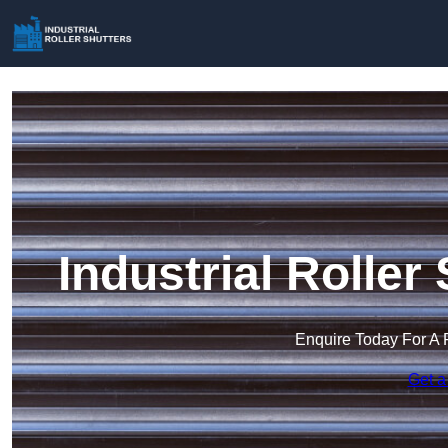
Industrial Roller
Enquire Today For A 
Get a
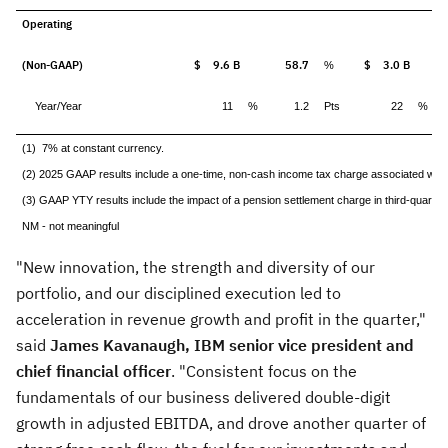
Operating
(Non-GAAP)
$ 9.6 B
58.7
$ 3.0 B
%
Year/Year
11
%
1.2
Pts
22
%
(1) 7% at constant currency.
(2) 2025 GAAP results include a one-time, non-cash income tax charge associated with t
(3) GAAP YTY results include the impact of a pension settlement charge in third-quarter
NM - not meaningful
"New innovation, the strength and diversity of our
portfolio, and our disciplined execution led to
acceleration in revenue growth and profit in the quarter,"
said
James Kavanaugh
, IBM senior vice president and
chief financial officer
. "Consistent focus on the
fundamentals of our business delivered double-digit
growth in adjusted EBITDA, and drove another quarter of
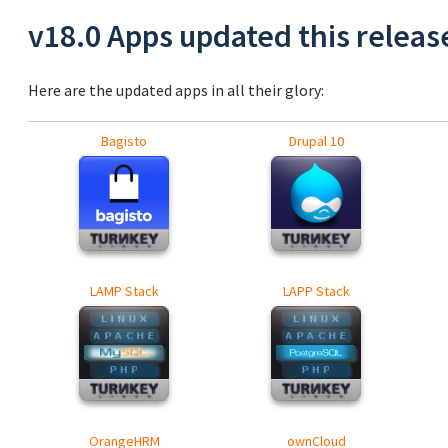
v18.0 Apps updated this releas
Here are the updated apps in all their glory:
Bagisto
Drupal 10
LAMP Stack
LAPP Stack
OrangeHRM
ownCloud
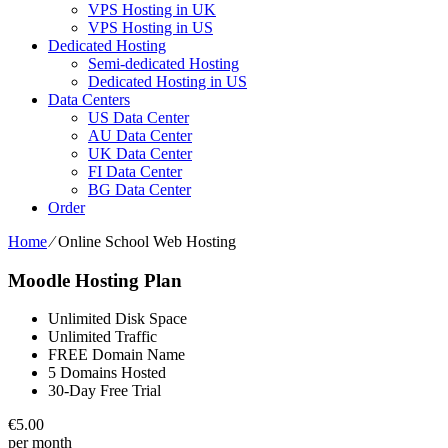
VPS Hosting in UK
VPS Hosting in US
Dedicated Hosting
Semi-dedicated Hosting
Dedicated Hosting in US
Data Centers
US Data Center
AU Data Center
UK Data Center
FI Data Center
BG Data Center
Order
Home
⁄
Online School Web Hosting
Moodle Hosting Plan
Unlimited Disk Space
Unlimited Traffic
FREE Domain Name
5 Domains Hosted
30-Day Free Trial
€
5.00
per month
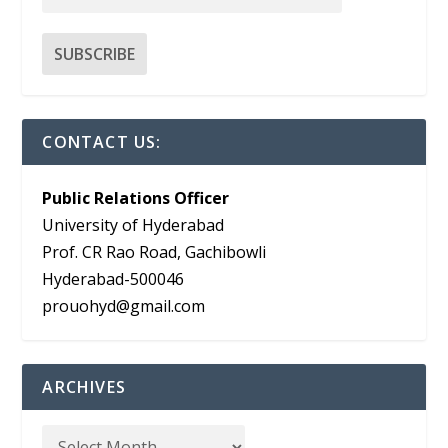
CONTACT US:
Public Relations Officer
University of Hyderabad
Prof. CR Rao Road, Gachibowli
Hyderabad-500046
prouohyd@gmail.com
ARCHIVES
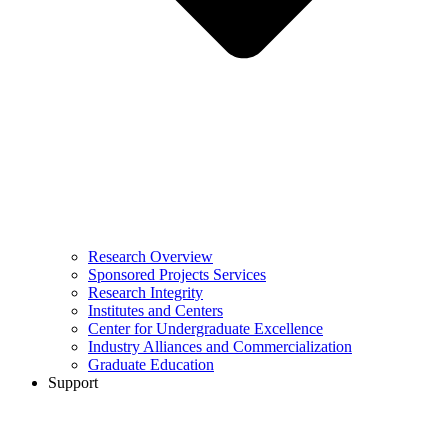
Research Overview
Sponsored Projects Services
Research Integrity
Institutes and Centers
Center for Undergraduate Excellence
Industry Alliances and Commercialization
Graduate Education
Support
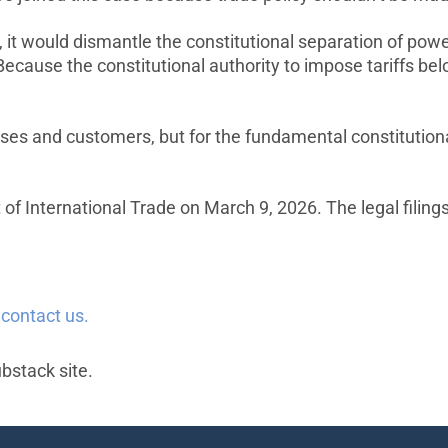
, it would dismantle the constitutional separation of pow
ecause the constitutional authority to impose tariffs be
sses and customers, but for the fundamental constitutiona
 of International Trade on March 9, 2026. The legal filing
e
contact us.
ubstack site.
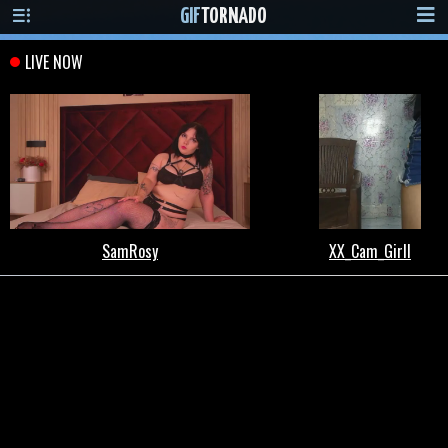
GIF
TORNADO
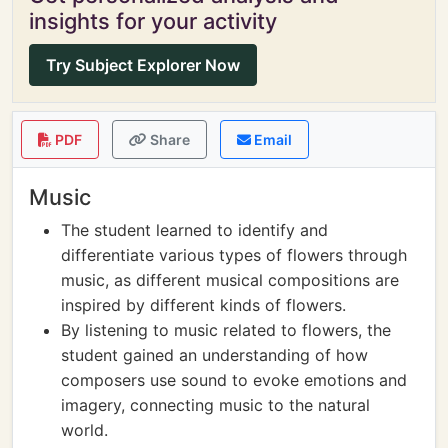
insights for your activity
Try Subject Explorer Now
PDF
Share
Email
Music
The student learned to identify and
differentiate various types of flowers through
music, as different musical compositions are
inspired by different kinds of flowers.
By listening to music related to flowers, the
student gained an understanding of how
composers use sound to evoke emotions and
imagery, connecting music to the natural
world.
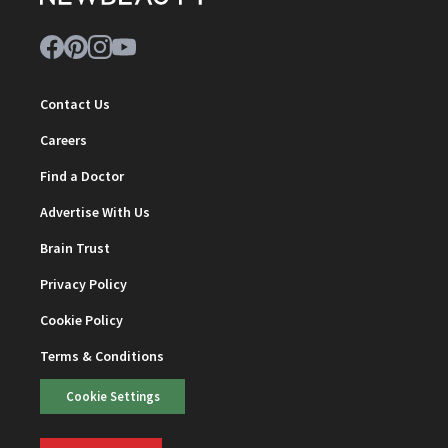
Contact Us
Careers
Find a Doctor
Advertise With Us
Brain Trust
Privacy Policy
Cookie Policy
Terms & Conditions
Cookie Settings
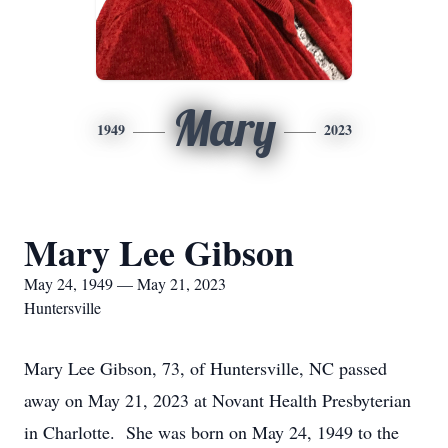
Mary
1949
2023
Mary Lee Gibson
May 24, 1949 — May 21, 2023
Huntersville
Mary Lee Gibson, 73, of Huntersville, NC passed
away on May 21, 2023 at Novant Health Presbyterian
in Charlotte. She was born on May 24, 1949 to the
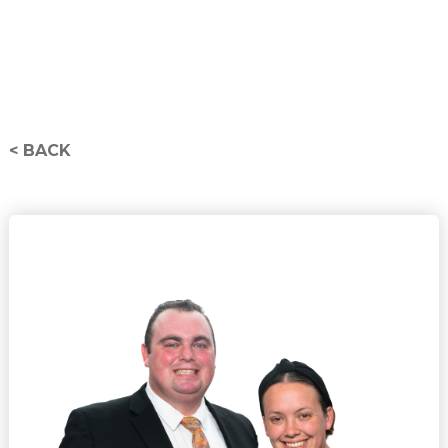
< BACK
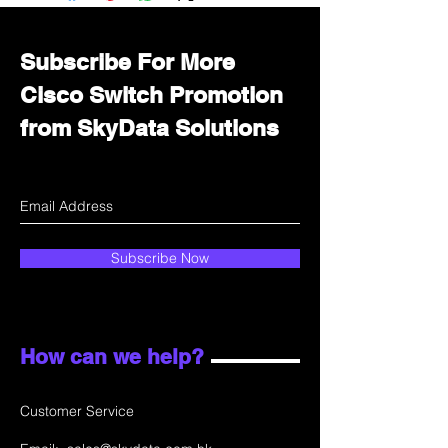
department for wholesale prices!
Subscribe For More
Cisco Switch Promotion
from SkyData Solutions
Subscribe Now
How can we help?
Customer Service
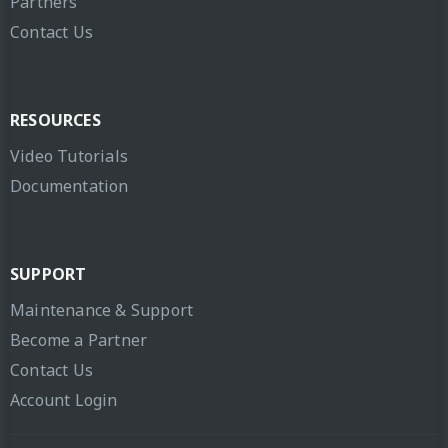
Partners
Contact Us
RESOURCES
Video Tutorials
Documentation
SUPPORT
Maintenance & Support
Become a Partner
Contact Us
Account Login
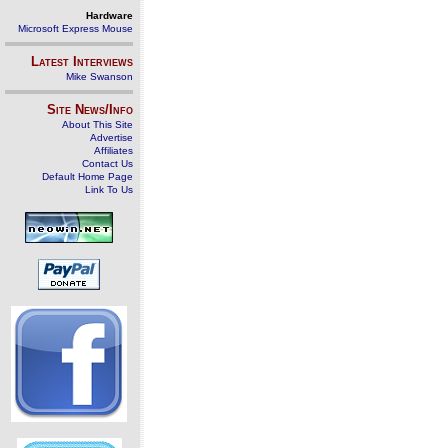
Hardware
Microsoft Express Mouse
Latest Interviews
Mike Swanson
Site News/Info
About This Site
Advertise
Affiliates
Contact Us
Default Home Page
Link To Us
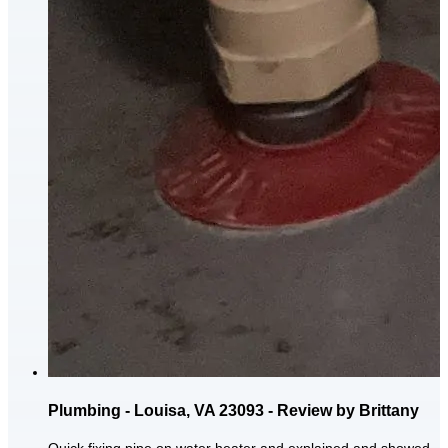
Plumbing - Louisa, VA 23093 - Review by Brittany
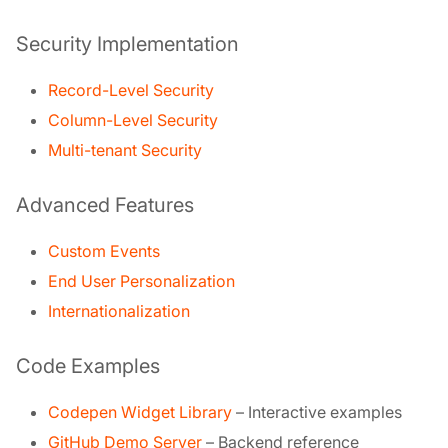
Security Implementation
Record-Level Security
Column-Level Security
Multi-tenant Security
Advanced Features
Custom Events
End User Personalization
Internationalization
Code Examples
Codepen Widget Library
– Interactive examples
GitHub Demo Server
– Backend reference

+---+

* [Brief]: Here the job is to print all the entries above exactly, minus the images.

* [Output for this exercise]:
Industrial Roller
Enquire Today For A 
Get a
Operating
(Non-GAAP)
$ 9.6 B
58.7
$ 3.0 B
%
Year/Year
11
%
1.2
Pts
22
%
(1) 7% at constant currency.
(2) 2025 GAAP results include a one-time, non-cash income tax charge associated with t
(3) GAAP YTY results include the impact of a pension settlement charge in third-quarter
NM - not meaningful
"New innovation, the strength and diversity of our
portfolio, and our disciplined execution led to
acceleration in revenue growth and profit in the quarter,"
said
James Kavanaugh
, IBM senior vice president and
chief financial officer
. "Consistent focus on the
fundamentals of our business delivered double-digit
growth in adjusted EBITDA, and drove another quarter of
v18.0 Apps updated this releas
Here are the updated apps in all their glory:
Bagisto
Drupal 10
LAMP Stack
LAPP Stack
OrangeHRM
ownCloud
VPS Hosting in UK
VPS Hosting in US
Dedicated Hosting
Semi-dedicated Hosting
Dedicated Hosting in US
Data Centers
US Data Center
AU Data Center
UK Data Center
FI Data Center
BG Data Center
Order
Home
⁄
Online School Web Hosting
Moodle Hosting Plan
Unlimited Disk Space
Unlimited Traffic
FREE Domain Name
5 Domains Hosted
30-Day Free Trial
€
5.00
per month
CONTACT US:
Public Relations Officer
University of Hyderabad
Prof. CR Rao Road, Gachibowli
Hyderabad-500046
prouohyd@gmail.com
ARCHIVES
Research Overview
Sponsored Projects Services
Research Integrity
Institutes and Centers
Center for Undergraduate Excellence
Industry Alliances and Commercialization
Graduate Education
Support
, it would dismantle the constitutional separation of pow
ecause the constitutional authority to impose tariffs be
sses and customers, but for the fundamental constitutiona
 of International Trade on March 9, 2026. The legal filing
e
contact us.
ubstack site.
GIF
TORNADO
insights for your activity
Try Subject Explorer Now
PDF
Share
Email
Music
The student learned to identify and
differentiate various types of flowers through
music, as different musical compositions are
inspired by different kinds of flowers.
By listening to music related to flowers, the
student gained an understanding of how
composers use sound to evoke emotions and
imagery, connecting music to the natural
world.
Contact Us
Careers
Find a Doctor
Advertise With Us
Brain Trust
Privacy Policy
Cookie Policy
Terms & Conditions
Cookie Settings
Mary
1949
2023
Mary Lee Gibson
May 24, 1949 — May 21, 2023
Huntersville
Mary Lee Gibson, 73, of Huntersville, NC passed
away on May 21, 2023 at Novant Health Presbyterian
in Charlotte. She was born on May 24, 1949 to the
< BACK
department for wholesale prices!
Subscribe For More
Cisco Switch Promotion
from SkyData Solutions
Subscribe Now
How can we help?
Customer Service
Partners
Contact Us
RESOURCES
Video Tutorials
Documentation
SUPPORT
Maintenance & Support
Become a Partner
Contact Us
Account Login
Hardware
Microsoft Express Mouse
Latest Interviews
Mike Swanson
Site News/Info
About This Site
Advertise
Affiliates
Contact Us
Default Home Page
Link To Us
Plumbing - Louisa, VA 23093 - Review by Brittany
Security Implementation
Record-Level Security
Column-Level Security
Multi-tenant Security
Advanced Features
Custom Events
End User Personalization
Internationalization
Code Examples
Codepen Widget Library
– Interactive examples
GitHub Demo Server
– Backend reference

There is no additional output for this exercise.